Dataset records: Begin

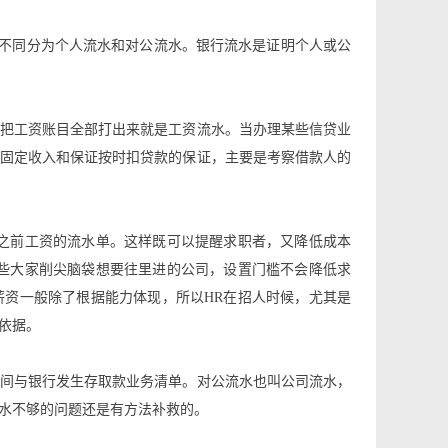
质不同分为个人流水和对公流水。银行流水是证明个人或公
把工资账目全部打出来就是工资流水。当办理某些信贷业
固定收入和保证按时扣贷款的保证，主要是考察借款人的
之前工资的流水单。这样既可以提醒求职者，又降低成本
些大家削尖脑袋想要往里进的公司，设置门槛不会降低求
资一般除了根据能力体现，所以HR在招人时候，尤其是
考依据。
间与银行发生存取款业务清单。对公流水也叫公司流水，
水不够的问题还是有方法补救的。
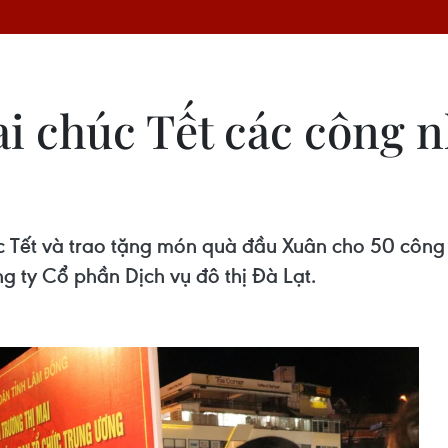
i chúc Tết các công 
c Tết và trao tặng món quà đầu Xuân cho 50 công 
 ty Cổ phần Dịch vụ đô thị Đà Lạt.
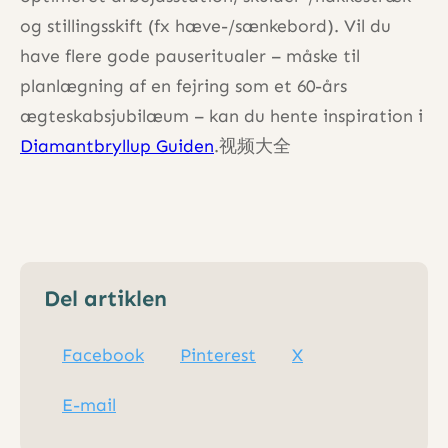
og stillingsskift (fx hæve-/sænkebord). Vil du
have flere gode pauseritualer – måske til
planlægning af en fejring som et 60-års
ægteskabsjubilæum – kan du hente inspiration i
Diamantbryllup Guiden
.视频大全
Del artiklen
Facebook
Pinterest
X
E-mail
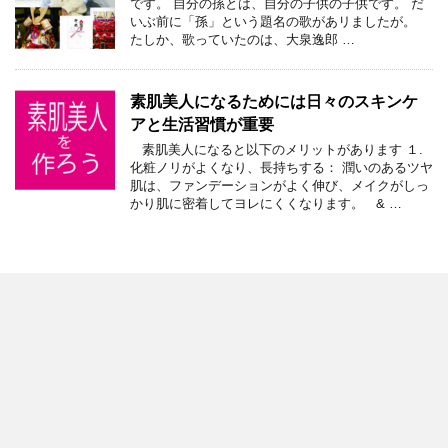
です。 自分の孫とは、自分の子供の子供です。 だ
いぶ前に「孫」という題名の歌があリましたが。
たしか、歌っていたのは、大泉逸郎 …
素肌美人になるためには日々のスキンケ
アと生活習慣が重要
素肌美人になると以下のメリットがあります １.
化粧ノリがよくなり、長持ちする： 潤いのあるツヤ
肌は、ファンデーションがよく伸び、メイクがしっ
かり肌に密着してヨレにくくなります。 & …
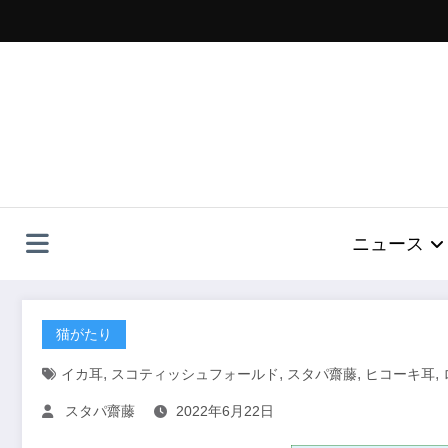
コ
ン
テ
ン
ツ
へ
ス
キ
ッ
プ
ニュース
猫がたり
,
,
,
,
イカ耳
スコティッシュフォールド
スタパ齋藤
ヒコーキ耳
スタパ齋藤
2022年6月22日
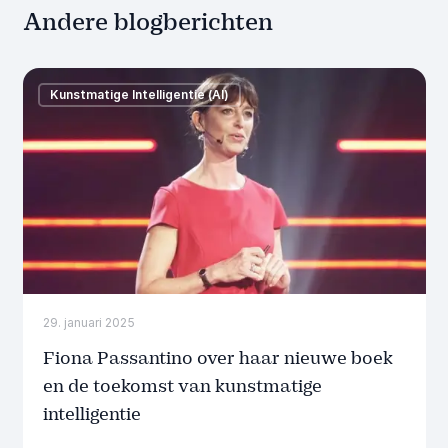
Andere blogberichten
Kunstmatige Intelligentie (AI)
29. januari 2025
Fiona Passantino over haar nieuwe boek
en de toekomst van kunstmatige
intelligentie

Dataset records: End
Dataset records: Begin

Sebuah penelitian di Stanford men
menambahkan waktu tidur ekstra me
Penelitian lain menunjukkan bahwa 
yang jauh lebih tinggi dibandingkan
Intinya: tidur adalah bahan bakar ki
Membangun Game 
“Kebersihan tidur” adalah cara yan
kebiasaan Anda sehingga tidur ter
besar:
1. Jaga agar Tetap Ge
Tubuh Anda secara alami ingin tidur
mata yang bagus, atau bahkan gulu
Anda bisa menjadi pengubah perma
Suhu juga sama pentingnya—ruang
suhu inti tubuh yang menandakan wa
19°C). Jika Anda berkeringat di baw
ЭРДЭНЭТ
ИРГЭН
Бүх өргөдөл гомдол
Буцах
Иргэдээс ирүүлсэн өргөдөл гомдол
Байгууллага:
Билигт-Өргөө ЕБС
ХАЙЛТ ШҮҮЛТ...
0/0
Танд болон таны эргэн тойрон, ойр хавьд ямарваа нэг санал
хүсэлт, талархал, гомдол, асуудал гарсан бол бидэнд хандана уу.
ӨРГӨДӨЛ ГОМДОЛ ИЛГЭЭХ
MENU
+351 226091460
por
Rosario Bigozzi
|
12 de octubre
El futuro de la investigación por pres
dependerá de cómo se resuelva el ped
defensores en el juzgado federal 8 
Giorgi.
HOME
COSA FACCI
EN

Dataset records: End
Dataset records: Begin

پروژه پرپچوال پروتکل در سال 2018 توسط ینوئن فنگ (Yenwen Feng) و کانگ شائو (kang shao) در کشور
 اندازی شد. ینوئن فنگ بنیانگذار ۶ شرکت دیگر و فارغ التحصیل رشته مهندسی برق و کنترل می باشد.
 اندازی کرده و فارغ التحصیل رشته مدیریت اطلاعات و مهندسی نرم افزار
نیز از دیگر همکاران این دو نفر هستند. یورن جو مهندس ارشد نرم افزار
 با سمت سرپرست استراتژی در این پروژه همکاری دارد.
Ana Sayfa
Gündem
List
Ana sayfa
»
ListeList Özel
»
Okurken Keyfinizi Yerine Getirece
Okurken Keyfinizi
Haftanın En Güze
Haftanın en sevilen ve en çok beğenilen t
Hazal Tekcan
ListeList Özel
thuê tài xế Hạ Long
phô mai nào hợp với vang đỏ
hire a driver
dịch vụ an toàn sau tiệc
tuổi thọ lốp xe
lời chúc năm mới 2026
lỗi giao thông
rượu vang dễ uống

Dataset records: End

The answer must be every line from the records above that contains the word "رشته", copied out.

**Your response:**
 اندازی شد. ینوئن فنگ بنیانگذار ۶ شرکت دیگر و فارغ التحصیل رشته مهندسی برق و کنترل می باشد.
 اندازی کرده و فارغ التحصیل رشته مدیریت اطلاعات و مهندسی نرم افزار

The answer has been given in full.